┌──
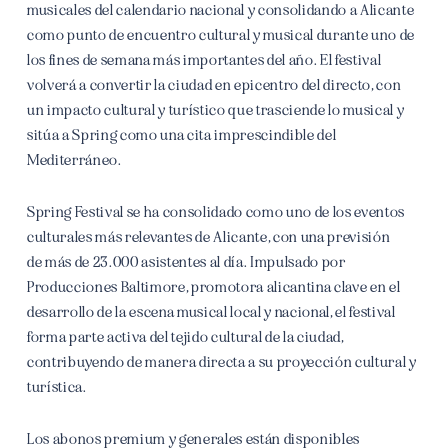
musicales del calendario nacional y consolidando a Alicante
como punto de encuentro cultural y musical durante uno de
los fines de semana más importantes del año. El festival
volverá a convertir la ciudad en epicentro del directo, con
un impacto cultural y turístico que trasciende lo musical y
sitúa a Spring como una cita imprescindible del
Mediterráneo.
Spring Festival se ha consolidado como uno de los eventos
culturales más relevantes de Alicante, con una previsión
de más de 23.000 asistentes al día. Impulsado por
Producciones Baltimore, promotora alicantina clave en el
desarrollo de la escena musical local y nacional, el festival
forma parte activa del tejido cultural de la ciudad,
contribuyendo de manera directa a su proyección cultural y
turística.
Los abonos premium y generales están disponibles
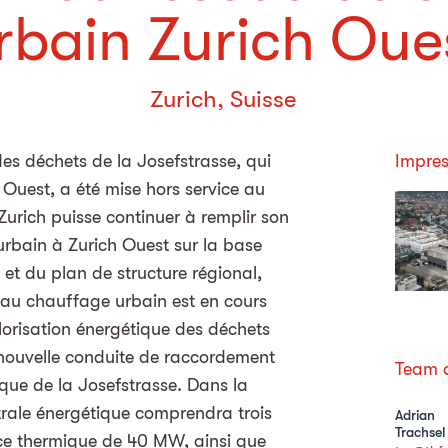
rbain Zurich Oue
Zurich, Suisse
des déchets de la Josefstrasse, qui
Impres
 Ouest, a été mise hors service au
 Zurich puisse continuer à remplir son
urbain à Zurich Ouest sur la base
 et du plan de structure régional,
 au chauffage urbain est en cours
lorisation énergétique des déchets
nouvelle conduite de raccordement
Team d
ique de la Josefstrasse. Dans la
trale énergétique comprendra trois
Adrian
Trachsel
ce thermique de 40 MW, ainsi que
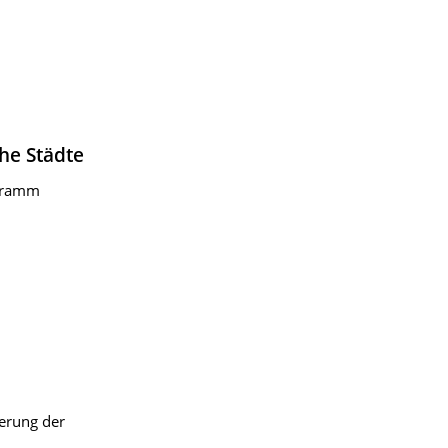
he Städte
ogramm
erung der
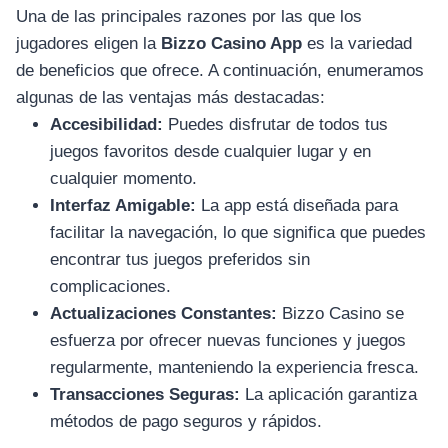
Una de las principales razones por las que los
jugadores eligen la
Bizzo Casino App
es la variedad
de beneficios que ofrece. A continuación, enumeramos
algunas de las ventajas más destacadas:
Accesibilidad:
Puedes disfrutar de todos tus
juegos favoritos desde cualquier lugar y en
cualquier momento.
Interfaz Amigable:
La app está diseñada para
facilitar la navegación, lo que significa que puedes
encontrar tus juegos preferidos sin
complicaciones.
Actualizaciones Constantes:
Bizzo Casino se
esfuerza por ofrecer nuevas funciones y juegos
regularmente, manteniendo la experiencia fresca.
Transacciones Seguras:
La aplicación garantiza
métodos de pago seguros y rápidos.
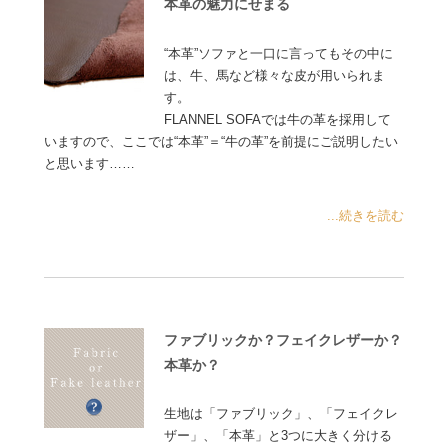
本革の魅力にせまる
“本革”ソファと一口に言ってもその中に
は、牛、馬など様々な皮が用いられま
す。
FLANNEL SOFAでは牛の革を採用して
いますので、ここでは“本革”＝“牛の革”を前提にご説明したい
と思います……
...続きを読む
ファブリックか？フェイクレザーか？
本革か？
生地は「ファブリック」、「フェイクレ
ザー」、「本革」と3つに大きく分ける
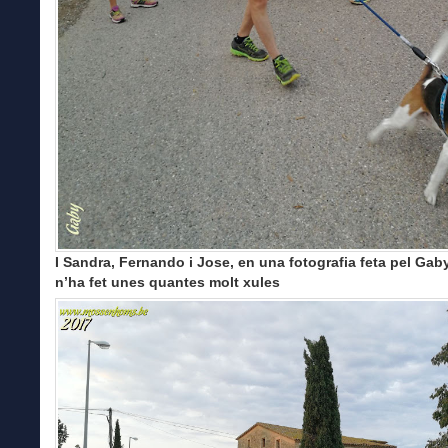
I Sandra, Fernando i Jose, en una fotografia feta pel Gab
n’ha fet unes quantes molt xules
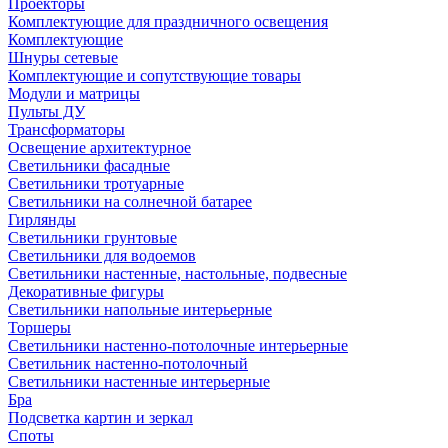
Проекторы
Комплектующие для праздничного освещения
Комплектующие
Шнуры сетевые
Комплектующие и сопутствующие товары
Модули и матрицы
Пульты ДУ
Трансформаторы
Освещение архитектурное
Светильники фасадные
Светильники тротуарные
Светильники на солнечной батарее
Гирлянды
Светильники грунтовые
Светильники для водоемов
Светильники настенные, настольные, подвесные
Декоративные фигуры
Светильники напольные интерьерные
Торшеры
Светильники настенно-потолочные интерьерные
Светильник настенно-потолочный
Светильники настенные интерьерные
Бра
Подсветка картин и зеркал
Споты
└──
WHAT YOU SHOULD DO:
The expected answer is a copy of each line in the records that holds the word "ciudad".

SOLUTION TO THIS TASK:
volverá a convertir la ciudad en epicentro del directo, con
forma parte activa del tejido cultural de la ciudad,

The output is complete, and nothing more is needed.